The Hashable issue is really interesting, but also fixable. This also addresses the "potential downside" mentioned in the original post.

extension Promise where Value: _ObjectiveCBridgeable {
  public static func fromBridgedPromise(_ bridgedObjCPromise: FBLPromise<Value.__ObjectiveCType) -> Promise<Value> {
    // Using the type-erasing init, which is totally fine if it's an
    // internal implementation detail
    return Promise<Value>.init(bridgedObjCPromise)
  }

  public func asBridgedObjCPromise() -> FBLPromise<Value._ObjectiveCType> {
    guard let promise = objCPromise as? FBLPromise<Value._ObjectiveCType> else {
      preconditionFailure("Cannot cast \(type(of: objCPromise)) to \(FBLPromise<Value._ObjectiveCType>.self)")
    }
    return promise
  }
}

With such an extension, the following code compiles and executes without issue:

let swiftPromise = Promise<[String: String]>.pending()
let objCPromise: FBLPromise<NSDictionary> = swiftPromise.asBridgedObjCPromise()

objCPromise.__onQueue(.main, then: { dictionary in
  XCTAssertEqual(dictionary?["a"] as! String, "b")
}
swiftPromise.fulfill(["a": "b", "c": "d"])

I've also tested this with the TestClass from the issue you linked, and no issues are encountered. Unfortunately, NSDictionary itself is brought in as having no generics, so some type safety will always be lost in that transition. The same method enables seamlessly bridging Promise<String> to FBLPromise<NSString>.

A similar approach can be used with ReferenceConvertible to cover only the set of types that don't require using a protocol that Swift wishes could be private.

[ghost]

Hey Scott, really appreciate the detailed feedback and the proposed solutions for improving the type safety and addressing the hashable issue. Do you mind putting those into one or more PRs so we can see the full implementations? Also, have you tested the type safety improvements / bridging with Promises containing closure types?

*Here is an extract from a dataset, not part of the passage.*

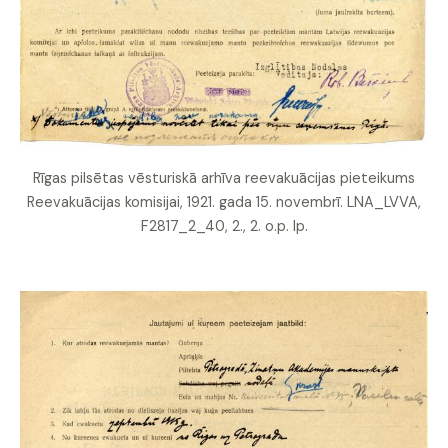
Rīgas pilsētas vēsturiskā arhīva reevakuācijas pieteikums
Reevakuācijas komisijai, 1921. gada 15. novembrī. LNA_LVVA,
F2817_2_40, 2., 2. o.p. lp.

In the future, we would like to remove the dependency on Darwin, which will require refactoring the common layer to a C core and/or making PromisesSwift it's own standalone library with some extensions for providing interoperability support with ObjC. As of right now, it's fine to make the Darwin assumption, but just wanted to mention that as it's something we are currently looking into.

Thank you!

[ghost]

Hey Scott, please feel free to submit a PR (even if it's not fully functional) with the changes that you had in mind, and we can continue the discussion from there. Thank you!